Supplemental oxygen therapy should be available in the rehabilitation setting for those patients with hypoxemia during exercise. Interestingly, supplemental oxygen allows for higher levels of exercise training in COPD patients who do not have significant desaturation. (3,75-76) The mechanisms underlying this benefit are not clear but might involve decreased dyspnea from decreased carotid body stimulation, allowing for a slower respiratory rate and longer expiratory time, thereby decreasing dynamic hyperinflation. Reduced pulmonary vascular resistance may also be important.

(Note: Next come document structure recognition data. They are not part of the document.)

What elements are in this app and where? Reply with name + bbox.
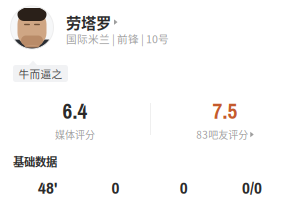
staticText: 6.4 xyxy=(62,97,88,125)
staticText: 国际米兰 | 前锋 | 10号 xyxy=(66,31,169,46)
staticText: 基础数据 xyxy=(13,153,57,169)
staticText: 媒体评分 xyxy=(55,127,95,142)
staticText: 83吧友评分 xyxy=(196,127,248,142)
staticText: 0 xyxy=(180,176,188,199)
staticText: 0 xyxy=(111,176,119,199)
staticText: 劳塔罗 xyxy=(66,11,111,33)
staticText: 0/0 xyxy=(242,176,262,199)
staticText: 牛而逼之 xyxy=(18,66,62,81)
staticText: 7.5 xyxy=(212,97,238,125)
button[interactable]: 7.5 xyxy=(150,103,300,140)
button[interactable]: 劳塔罗 xyxy=(10,6,288,49)
staticText: 48' xyxy=(38,176,57,199)
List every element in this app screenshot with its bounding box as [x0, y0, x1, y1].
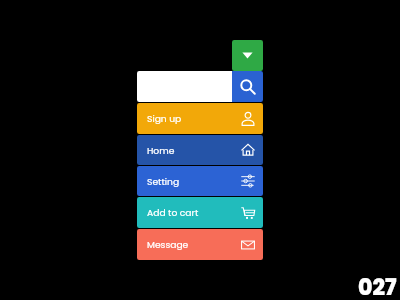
other: Cart	[241, 206, 255, 220]
button[interactable]: Search field	[137, 71, 232, 102]
button[interactable]: Sign up	[137, 103, 263, 134]
staticText: Sign up	[147, 112, 182, 125]
other: Message	[241, 238, 255, 252]
other: Home	[241, 143, 255, 157]
staticText: Add to cart	[147, 206, 199, 219]
button[interactable]: Home	[137, 135, 263, 165]
other: Settings	[241, 174, 255, 188]
button[interactable]: Dropdown	[232, 40, 263, 71]
staticText: Setting	[147, 175, 180, 188]
staticText: Home	[147, 144, 175, 157]
button[interactable]: Message	[137, 229, 263, 260]
button[interactable]: Setting	[137, 166, 263, 196]
button[interactable]: Add to cart	[137, 197, 263, 228]
staticText: 027	[358, 272, 397, 300]
other: Sign up	[241, 112, 255, 126]
button[interactable]: Search	[232, 71, 263, 102]
staticText: Message	[147, 238, 189, 251]
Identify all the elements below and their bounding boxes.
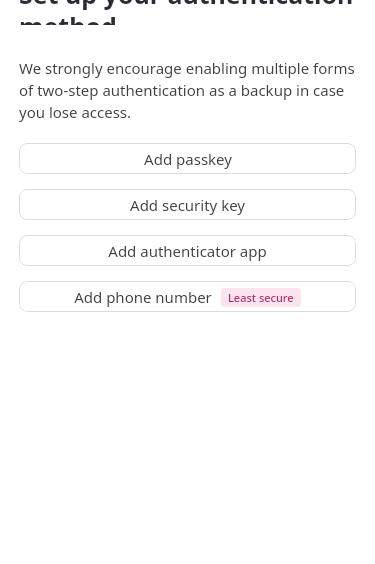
button[interactable]: Add authenticator app xyxy=(19,235,356,266)
staticText: We strongly encourage enabling multiple … xyxy=(19,58,356,123)
button[interactable]: Add security key xyxy=(19,189,356,220)
staticText: Add security key xyxy=(130,195,245,215)
staticText: Least secure xyxy=(228,290,294,305)
staticText: Add authenticator app xyxy=(108,241,267,261)
staticText: Set up your authentication method xyxy=(19,0,356,25)
button[interactable]: Add passkey xyxy=(19,143,356,174)
staticText: Add passkey xyxy=(144,149,232,169)
button[interactable]: Add phone number xyxy=(19,281,356,312)
staticText: Add phone number xyxy=(74,287,212,307)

Previously unrecognized exercise-induced oxygen desaturation should be reported to the patient’s physician so that consideration can be given to initiate a home oxygen prescription. Pulse delivery of oxygen via electronic demand device may not provide adequate oxygen saturation for some patients during activity. Instead, continuous flow delivery of oxygen may be required, particularly in the patient with fibrotic lung disease. Patients should ultimately be tested during the maximal intensity level exercise they may undertake when at home, using the type of portable oxygen system they will use outside the program. The adequacy of the patient’s oxygen system, and recommendations, should be reported to the patient’s physician.
It is important to optimize bronchodilator and other pharmacological therapy before and during an exercise program. This includes assuring not only that maintenance bronchodilators are taken but also that short-acting bronchodilators are taken, when indicated, before initiating exercise. (3) Optimization of respiratory status allows for exercise training at higher intensities in patients with dyspnea limitation. Bronchodilators should also be part of any emergency cart in the exercise area.